» **Task directions**: Look through the records below, and whenever a line contains "года", copy it.

BEGIN Input material

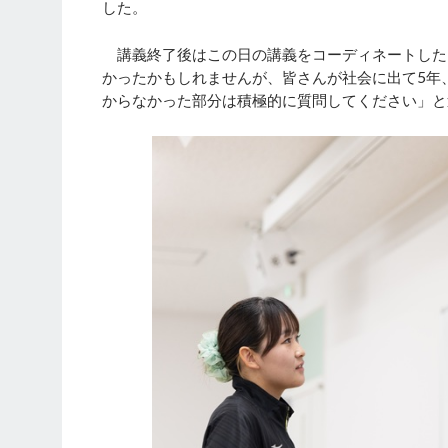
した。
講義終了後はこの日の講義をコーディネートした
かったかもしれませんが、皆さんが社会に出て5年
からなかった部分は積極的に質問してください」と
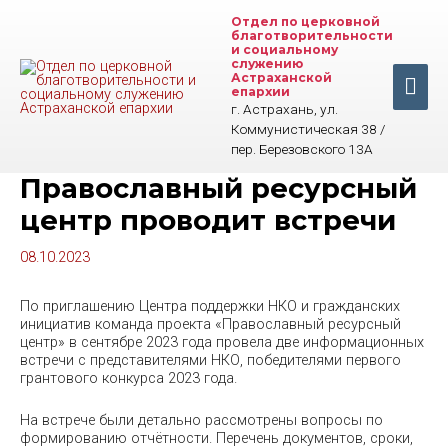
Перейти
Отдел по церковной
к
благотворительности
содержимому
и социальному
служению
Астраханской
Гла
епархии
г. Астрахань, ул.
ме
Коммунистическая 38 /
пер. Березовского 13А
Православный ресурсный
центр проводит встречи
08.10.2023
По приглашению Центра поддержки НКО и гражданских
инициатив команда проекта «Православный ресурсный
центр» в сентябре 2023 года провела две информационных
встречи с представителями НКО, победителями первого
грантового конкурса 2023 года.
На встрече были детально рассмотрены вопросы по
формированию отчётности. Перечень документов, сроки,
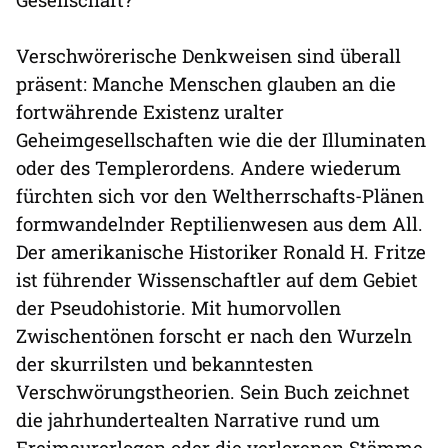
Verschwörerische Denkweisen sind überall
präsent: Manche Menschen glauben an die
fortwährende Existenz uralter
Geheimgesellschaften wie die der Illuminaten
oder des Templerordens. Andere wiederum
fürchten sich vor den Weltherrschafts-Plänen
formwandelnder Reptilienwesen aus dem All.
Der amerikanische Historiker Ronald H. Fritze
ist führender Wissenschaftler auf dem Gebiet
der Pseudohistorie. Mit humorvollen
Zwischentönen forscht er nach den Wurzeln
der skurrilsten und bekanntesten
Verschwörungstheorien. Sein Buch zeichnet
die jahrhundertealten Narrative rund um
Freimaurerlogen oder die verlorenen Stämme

END Input material
BEGIN Input material

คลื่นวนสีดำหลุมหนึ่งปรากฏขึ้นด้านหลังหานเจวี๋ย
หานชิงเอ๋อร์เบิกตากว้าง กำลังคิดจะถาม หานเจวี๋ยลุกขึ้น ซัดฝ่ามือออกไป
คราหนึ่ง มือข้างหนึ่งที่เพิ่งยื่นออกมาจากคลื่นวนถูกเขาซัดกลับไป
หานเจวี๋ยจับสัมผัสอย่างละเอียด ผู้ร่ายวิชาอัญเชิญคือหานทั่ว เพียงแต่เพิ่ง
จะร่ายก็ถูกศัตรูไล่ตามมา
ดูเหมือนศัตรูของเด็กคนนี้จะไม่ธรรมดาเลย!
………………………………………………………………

END Input material
BEGIN Input material

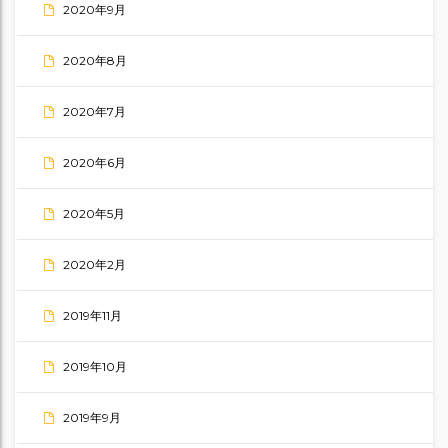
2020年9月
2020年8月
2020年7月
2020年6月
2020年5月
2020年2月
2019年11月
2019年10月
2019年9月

END Input material

» **Output for this exercise**:
центр» в сентябре 2023 года провела две информационных
грантового конкурса 2023 года.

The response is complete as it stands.